What needs to be done |
When you have gone through the records below, state only how many lines include the word "Сверло".

The input |
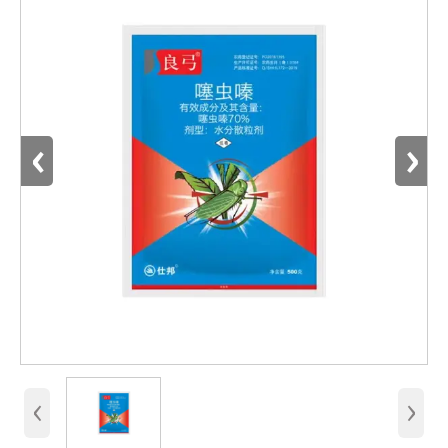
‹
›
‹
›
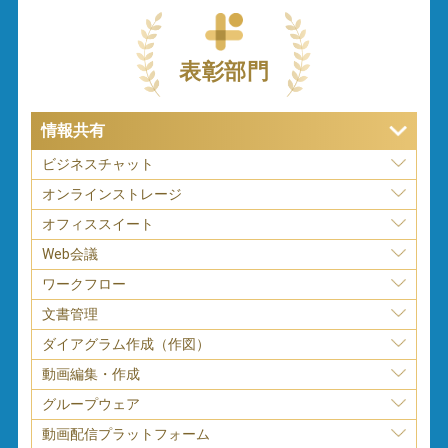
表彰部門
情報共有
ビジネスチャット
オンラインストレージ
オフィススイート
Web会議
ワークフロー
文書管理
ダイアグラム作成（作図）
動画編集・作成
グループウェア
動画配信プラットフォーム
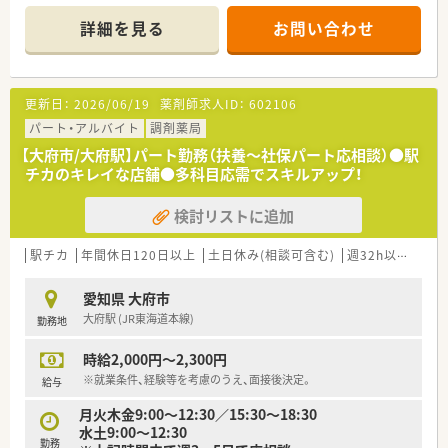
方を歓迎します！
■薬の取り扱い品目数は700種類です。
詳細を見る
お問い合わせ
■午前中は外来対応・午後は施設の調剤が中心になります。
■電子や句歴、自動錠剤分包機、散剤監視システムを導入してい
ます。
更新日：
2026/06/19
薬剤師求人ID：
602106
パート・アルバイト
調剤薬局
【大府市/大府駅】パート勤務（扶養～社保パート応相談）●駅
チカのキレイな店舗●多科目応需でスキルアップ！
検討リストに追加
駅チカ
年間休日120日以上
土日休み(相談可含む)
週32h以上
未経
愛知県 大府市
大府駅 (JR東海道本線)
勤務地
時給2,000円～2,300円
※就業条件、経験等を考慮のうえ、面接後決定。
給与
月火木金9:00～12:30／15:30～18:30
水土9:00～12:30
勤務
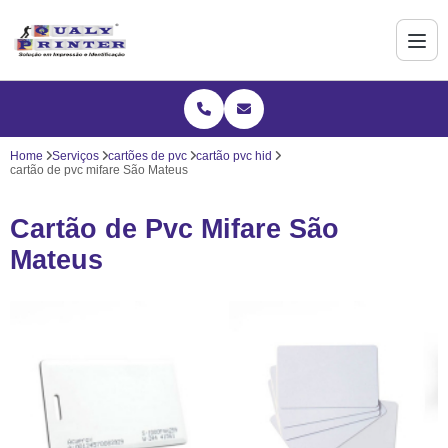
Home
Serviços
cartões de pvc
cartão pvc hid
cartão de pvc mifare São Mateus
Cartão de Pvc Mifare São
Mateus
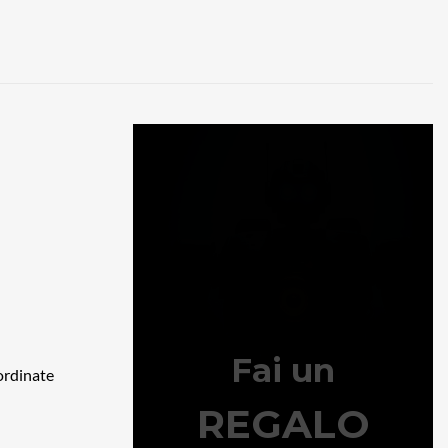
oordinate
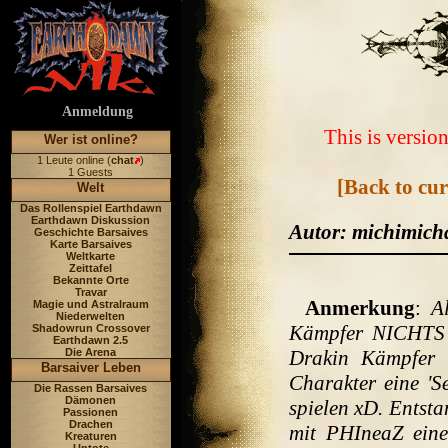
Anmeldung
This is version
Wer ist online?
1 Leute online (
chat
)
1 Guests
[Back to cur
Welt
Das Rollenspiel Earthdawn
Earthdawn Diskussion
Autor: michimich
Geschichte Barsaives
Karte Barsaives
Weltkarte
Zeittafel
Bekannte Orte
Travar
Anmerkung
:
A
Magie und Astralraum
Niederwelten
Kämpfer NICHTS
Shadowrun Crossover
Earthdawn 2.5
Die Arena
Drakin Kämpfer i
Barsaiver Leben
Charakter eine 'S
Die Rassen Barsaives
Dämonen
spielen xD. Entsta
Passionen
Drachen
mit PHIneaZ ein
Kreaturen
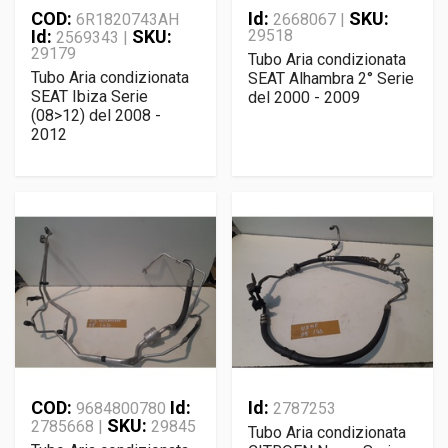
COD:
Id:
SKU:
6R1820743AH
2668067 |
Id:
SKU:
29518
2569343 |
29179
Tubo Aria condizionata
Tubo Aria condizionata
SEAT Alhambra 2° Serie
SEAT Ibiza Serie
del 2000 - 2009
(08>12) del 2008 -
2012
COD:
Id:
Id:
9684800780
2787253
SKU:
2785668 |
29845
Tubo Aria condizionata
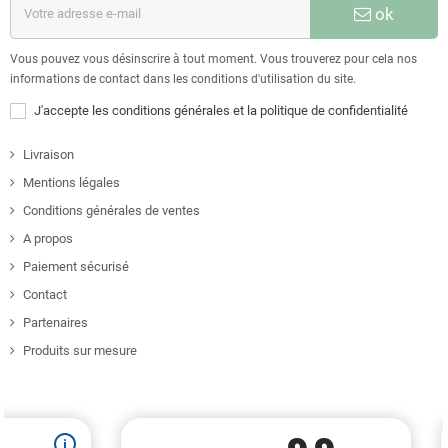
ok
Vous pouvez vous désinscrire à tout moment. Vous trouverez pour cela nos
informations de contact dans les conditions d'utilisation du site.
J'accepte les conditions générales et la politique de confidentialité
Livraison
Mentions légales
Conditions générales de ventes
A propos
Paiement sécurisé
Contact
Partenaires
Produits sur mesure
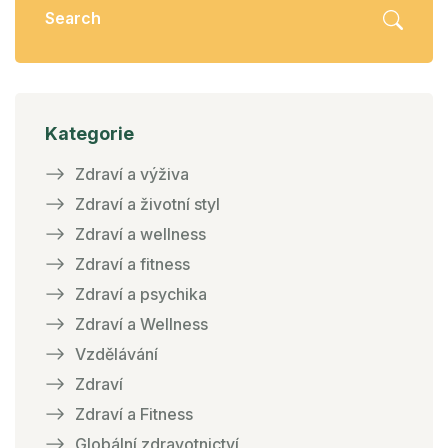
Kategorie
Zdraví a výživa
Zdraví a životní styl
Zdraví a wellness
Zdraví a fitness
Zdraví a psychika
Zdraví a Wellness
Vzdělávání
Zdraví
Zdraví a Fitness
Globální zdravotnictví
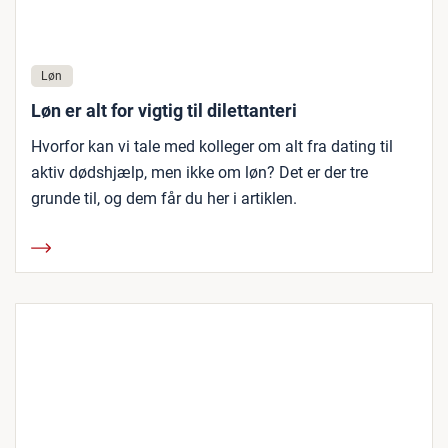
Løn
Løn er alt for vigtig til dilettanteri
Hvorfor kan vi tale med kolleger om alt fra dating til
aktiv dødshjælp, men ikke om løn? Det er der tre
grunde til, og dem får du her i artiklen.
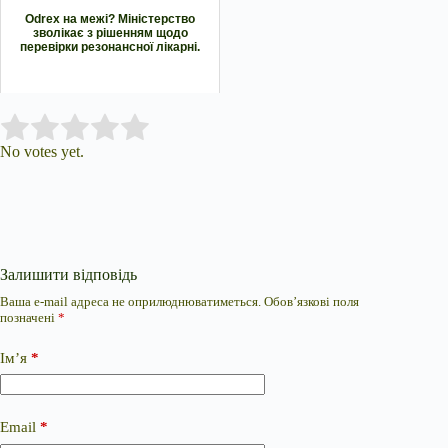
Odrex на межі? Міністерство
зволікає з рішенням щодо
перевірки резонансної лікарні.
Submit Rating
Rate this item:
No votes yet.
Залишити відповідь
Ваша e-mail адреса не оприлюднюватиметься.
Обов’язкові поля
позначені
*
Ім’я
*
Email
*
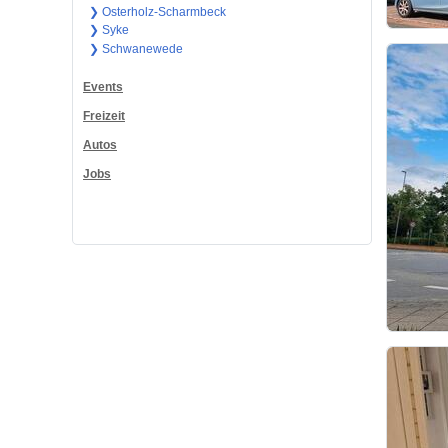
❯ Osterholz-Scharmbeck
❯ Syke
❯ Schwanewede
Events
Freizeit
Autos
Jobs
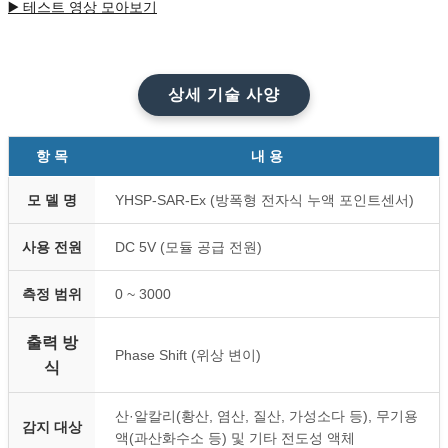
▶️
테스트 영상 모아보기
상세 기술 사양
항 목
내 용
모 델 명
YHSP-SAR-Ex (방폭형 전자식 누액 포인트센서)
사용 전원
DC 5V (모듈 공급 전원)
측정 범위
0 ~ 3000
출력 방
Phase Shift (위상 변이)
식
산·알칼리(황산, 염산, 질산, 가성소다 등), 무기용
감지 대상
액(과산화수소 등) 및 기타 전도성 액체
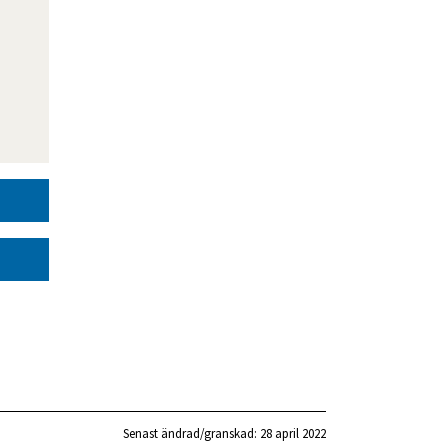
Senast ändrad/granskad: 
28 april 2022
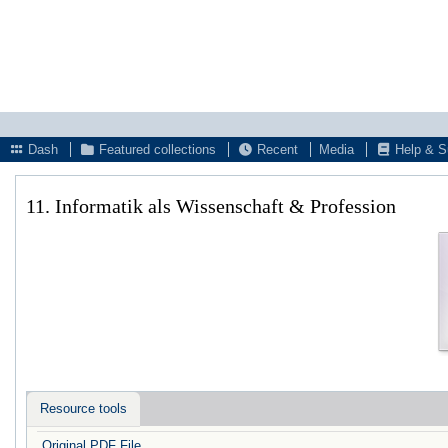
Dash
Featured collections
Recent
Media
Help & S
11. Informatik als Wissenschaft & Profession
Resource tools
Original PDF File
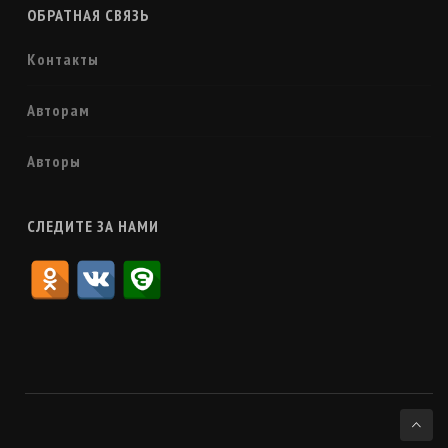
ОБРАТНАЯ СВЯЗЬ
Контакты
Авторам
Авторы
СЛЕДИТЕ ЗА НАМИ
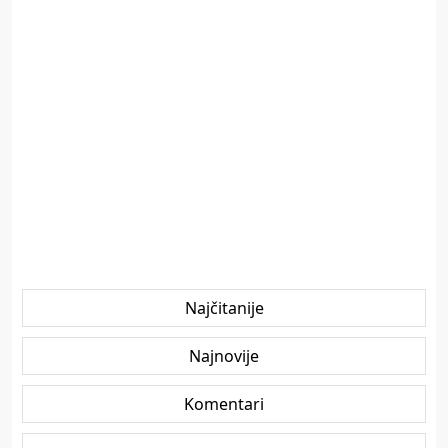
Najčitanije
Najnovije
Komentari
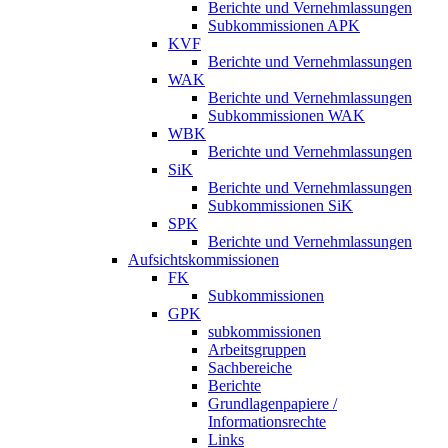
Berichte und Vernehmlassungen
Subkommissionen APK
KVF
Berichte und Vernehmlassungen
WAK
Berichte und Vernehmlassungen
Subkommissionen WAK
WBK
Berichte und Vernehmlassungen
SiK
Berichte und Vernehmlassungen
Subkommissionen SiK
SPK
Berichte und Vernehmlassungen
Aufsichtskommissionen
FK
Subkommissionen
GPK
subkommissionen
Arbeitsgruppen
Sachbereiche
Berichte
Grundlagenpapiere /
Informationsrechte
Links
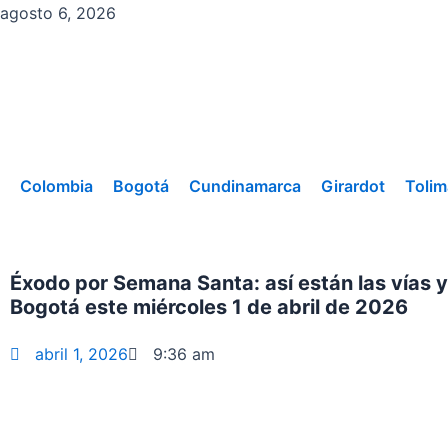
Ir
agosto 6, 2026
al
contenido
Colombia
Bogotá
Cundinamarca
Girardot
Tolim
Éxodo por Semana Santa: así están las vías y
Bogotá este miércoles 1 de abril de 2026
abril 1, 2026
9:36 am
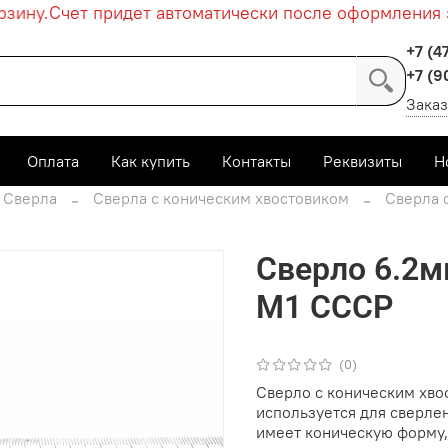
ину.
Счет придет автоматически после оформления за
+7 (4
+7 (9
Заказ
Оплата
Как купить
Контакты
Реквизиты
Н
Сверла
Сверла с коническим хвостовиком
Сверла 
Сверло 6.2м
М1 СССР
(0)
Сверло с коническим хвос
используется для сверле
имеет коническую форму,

Response box |
2